Además las armas están actualmente enmohecidas por la "mishiadura" del orden militar; menos mal que no se avizora en el horizonte ninguna amenaza de un enemigo exterior. Estaríamos liquidados, sin un proyecto de Defensa Nacional, y sin un "mango" para sostenerlo, si lo hubiera. Nuestra aspiración a la Patria Celestial no nos lleva a olvidar la terrena. Debemos rezar, sobre todo, por los pobres, que según los mejores datos constituyen el 40 por ciento de la población; por los niños que ni se alimentan ni se educan para ser la Argentina del futuro; por los jóvenes que apenas resisten a la tentación de emigrar. Desde nuestra miseria apelamos con esperanza a la Misericordia del Señor, y de su Madre.

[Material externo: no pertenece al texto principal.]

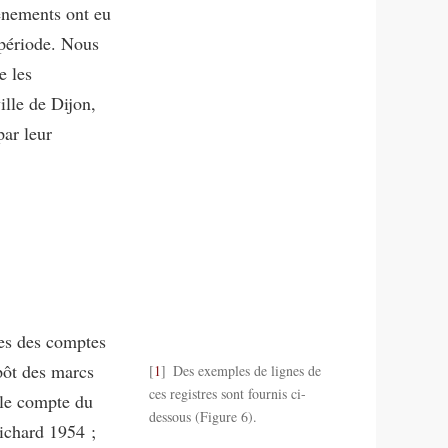
vénements ont eu
 période. Nous
e les
ille de Dijon,
par leur
res des comptes
pôt des marcs
1
Des exemples de lignes de
ces registres sont fournis ci-
 le compte du
dessous (Figure 6).
ichard 1954 ;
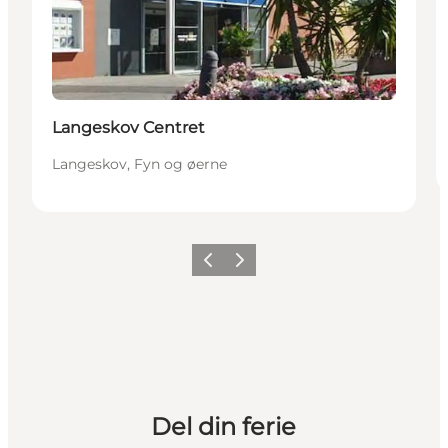
Langeskov Centret
Langeskov, Fyn og øerne
Forrige
Næste
Del din ferie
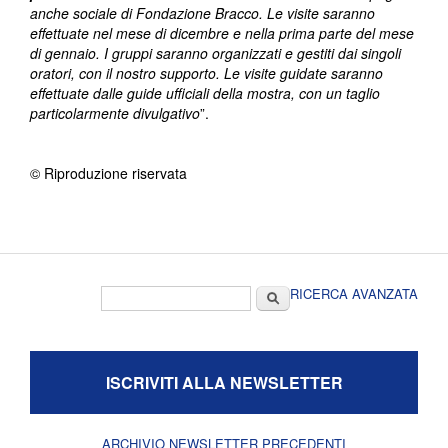
anche sociale di Fondazione Bracco. Le visite saranno
effettuate nel mese di dicembre e nella prima parte del mese
di gennaio. I gruppi saranno organizzati e gestiti dai singoli
oratori, con il nostro supporto. Le visite guidate saranno
effettuate dalle guide ufficiali della mostra, con un taglio
particolarmente divulgativo
”.
© Riproduzione riservata
Form di ricerca
Cerca
RICERCA AVANZATA
ISCRIVITI ALLA NEWSLETTER
ARCHIVIO NEWSLETTER PRECEDENTI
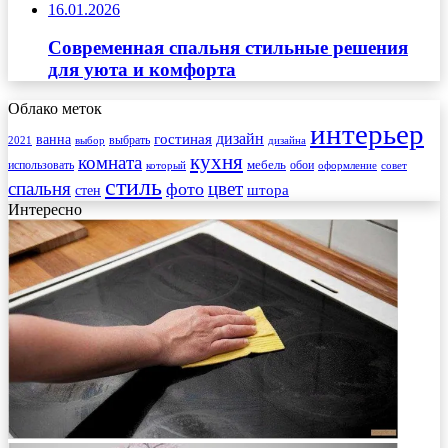
16.01.2026
Современная спальня стильные решения
для уюта и комфорта
Облако меток
интерьер
гостиная
дизайн
ванна
выбрать
2021
выбор
дизайна
кухня
комната
мебель
использовать
который
обои
оформление
совет
стиль
спальня
цвет
фото
стен
штора
Интересно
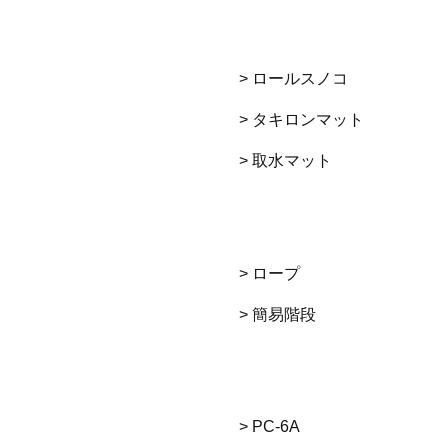
> ロールスノコ
> タキロンマット
> 取水マット
> ロープ
> 簡易階段
> PC-6A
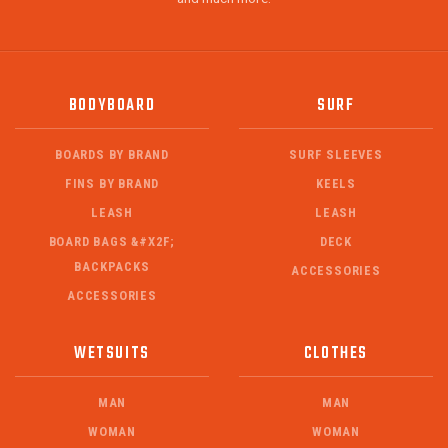
BODYBOARD
SURF
BOARDS BY BRAND
SURF SLEEVES
FINS BY BRAND
KEELS
LEASH
LEASH
BOARD BAGS &#X2F;
DECK
BACKPACKS
ACCESSORIES
ACCESSORIES
WETSUITS
CLOTHES
MAN
MAN
WOMAN
WOMAN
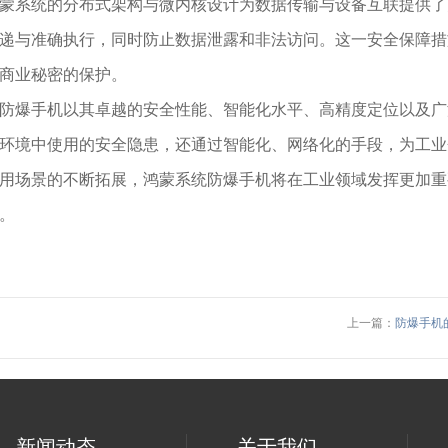
蒙系统的分布式架构与微内核设计为数据传输与设备互联提供了
递与准确执行，同时防止数据泄露和非法访问。这一安全保障措
商业秘密的保护。
防爆手机以其卓越的安全性能、智能化水平、高精度定位以及广
环境中使用的安全隐患，还通过智能化、网络化的手段，为工业
用场景的不断拓展，鸿蒙系统防爆手机将在工业领域发挥更加重
。
上一篇：
防爆手机
新闻动态
关于我们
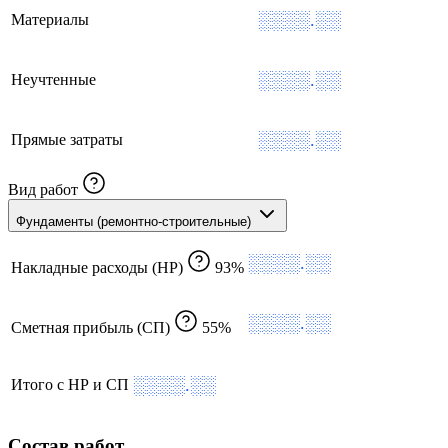
░░░░.░░
Материалы
░░░░.░░
Неучтенные
░░░░.░░
Прямые затраты
Вид работ
Фундаменты (ремонтно-строительные)
░░░░.░░
Накладные расходы (НР)
93%
░░░░.░░
Сметная прибыль (СП)
55%
░░░░.░░
Итого с НР и СП
Состав работ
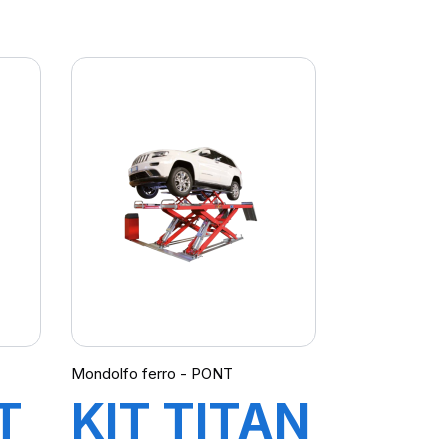
REUSE
EQUILIBREUSE
MT3650
UP laser
Mondolfo ferro - PONT
T
KIT TITAN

En Lourdes, María se mostró a Bernadette con un Rosario en sus manos; pasaba las cuentas pero no se movían sus labios. Su gesto animó a la niña a rezar. Hoy la contemplamos como si estuviéramos viéndola, y oyendo que nos dice: "¿No estoy aquí yo, que soy tu Madre?". El segundo sábado de octubre habrá más de mil varones de rodillas confiando nuestra suerte a Aquella que nos muestra el Camino, que nos exhorta como a los servidores de Caná: "Hagan todo lo que Él les diga" (Jn 2, 6); una indicación en la que resuena la Biblia entera.
+ Héctor Aguer Arzobispo Emérito de La Plata Académico de Número de la Academia Nacional de Ciencias Morales y Políticas. Académico de Número de la Academia de Ciencias y Artes de San Isidro. Académico Honorario de la Pontificia Academia de Santo Tomás de Aquino (Roma).